Bir varmış bir yokmuş, evvel zaman içinde, uzak diyarların birinde, rengarenk ağaçların, masmavi göllerin ve yemyeşil çayırların olduğu huzurlu bir orman varmış. Bu ormanda birbirinden farklı ve birbirinden güzel hayvanlar yaşarmış. Her bir hayvanın kendine ait özel yetenekleri ve özellikleri varmış, ama onları birbirine bağlayan en güçlü şey dostluklarıymış.

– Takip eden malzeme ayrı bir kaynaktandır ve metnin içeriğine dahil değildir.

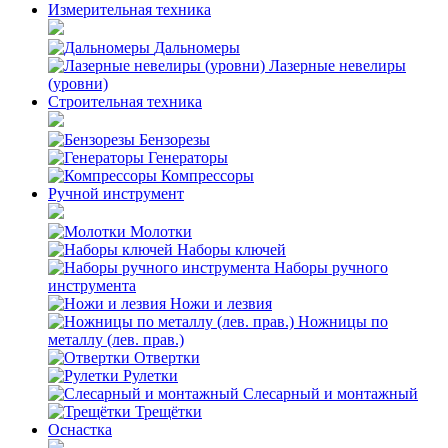
Измерительная техника
Дальномеры
Лазерные невелиры
(уровни)
Строительная техника
Бензорезы
Генераторы
Компрессоры
Ручной инструмент
Молотки
Наборы ключей
Наборы ручного
инструмента
Ножи и лезвия
Ножницы по
металлу (лев. прав.)
Отвертки
Рулетки
Слесарный и монтажный
Трещётки
Оснастка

Ormanın lideri, herkesin saygı duyduğu ve adaletli bir şekilde ormanı yöneten Bilge Baykuş’muş. Baykuş, herkesin sorunlarını dinler ve onları en iyi şekilde çözüme kavuştururmuş. Herkes ona büyük bir sevgi ve saygıyla bağlıymış.

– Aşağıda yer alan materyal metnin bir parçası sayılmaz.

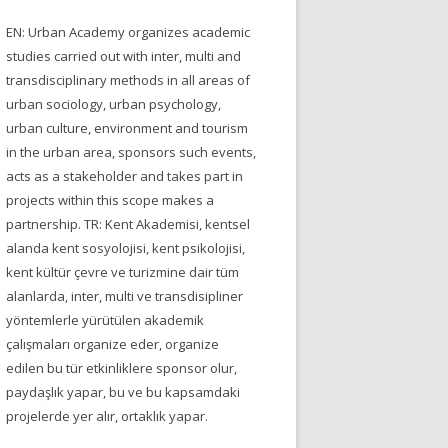
EN: Urban Academy organizes academic
studies carried out with inter, multi and
transdisciplinary methods in all areas of
urban sociology, urban psychology,
urban culture, environment and tourism
in the urban area, sponsors such events,
acts as a stakeholder and takes part in
projects within this scope makes a
partnership. TR: Kent Akademisi, kentsel
alanda kent sosyolojisi, kent psikolojisi,
kent kültür çevre ve turizmine dair tüm
alanlarda, inter, multi ve transdisipliner
yöntemlerle yürütülen akademik
çalışmaları organize eder, organize
edilen bu tür etkinliklere sponsor olur,
paydaşlık yapar, bu ve bu kapsamdaki
projelerde yer alır, ortaklık yapar.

Günlerden bir gün, ormanın derinliklerinde yaşayan sevimli sincap Mini, bir sabah erkenden uyanmış ve kış için topladığı fındıklarının kaybolduğunu fark etmiş. Mini, çok üzülmüş, çünkü bütün yaz boyunca emek verip biriktirdiği yiyecekleri bir anda kaybetmişti. Bu durum onu çok endişelendirmiş. Hemen en yakın arkadaşı olan tavşan Mino’ya koşmuş ve ona derdini anlatmış. Mino, Mini’yi teselli ederek şöyle demiş:
"Merak etme Mini, mutlaka bir çözüm buluruz. Hem arkadaşlarımız da bize yardım eder. Haydi gel, Bilge Baykuş’a gidelim, o bize mutlaka bir yol gösterir."

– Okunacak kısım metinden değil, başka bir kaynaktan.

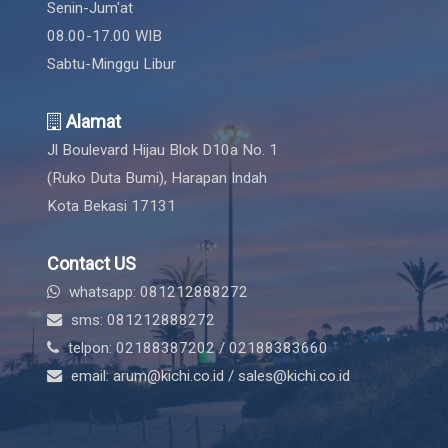
Senin-Jum'at
08.00-17.00 WIB
Sabtu-Minggu Libur
Alamat
Jl Boulevard Hijau Blok D10a No. 1
(Ruko Duta Bumi), Harapan Indah
Kota Bekasi 17131
Contact US
whatsapp: 081212888272
sms: 081212888272
telpon: 02188387202 / 02188383660
email: arum@kichi.co.id / sales@kichi.co.id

Mini ve Mino, ormanın derinliklerine doğru yürümeye başlamışlar. Yol boyunca karşılarına çıkan kuşlara, tilkilere, sincaplara Mini’nin durumunu anlatmışlar. Herkes bu duruma çok üzülmüş ve ona yardım etmeye karar vermiş.
Sonunda Bilge Baykuş’un yaşadığı büyük meşe ağacına ulaşmışlar. Bilge Baykuş, Mini’nin gözlerindeki üzüntüyü görür görmez hemen durumu anlamış ve dikkatle onları dinlemiş. Mini ona kış için topladığı fındıkların kaybolduğunu anlatırken, Baykuş başını sallayarak ona bir plan yapacaklarını söylemiş.
"Sevgili dostlarım," demiş Bilge Baykuş, "Birlik olursak bu sorunu çözebiliriz. Herkes elinden geldiğince yardım ederse Mini’yi bu zor durumdan kurtarabiliriz. Şimdi, herkes birlikte çalışacak ve Mini’nin fındıklarını bulmasına yardım edeceğiz."
Bütün hayvanlar bu fikre bayılmış. Herkes Mini’ye yardım etmek için gönüllü olmuş. İlk olarak küçük serçeler havalanmış ve ormanın dört bir yanına haber salarak diğer hayvanları yardıma çağırmışlar. Ormandaki tüm hayvanlar bu haberi duyunca topluca yardım etmek için gelmişler.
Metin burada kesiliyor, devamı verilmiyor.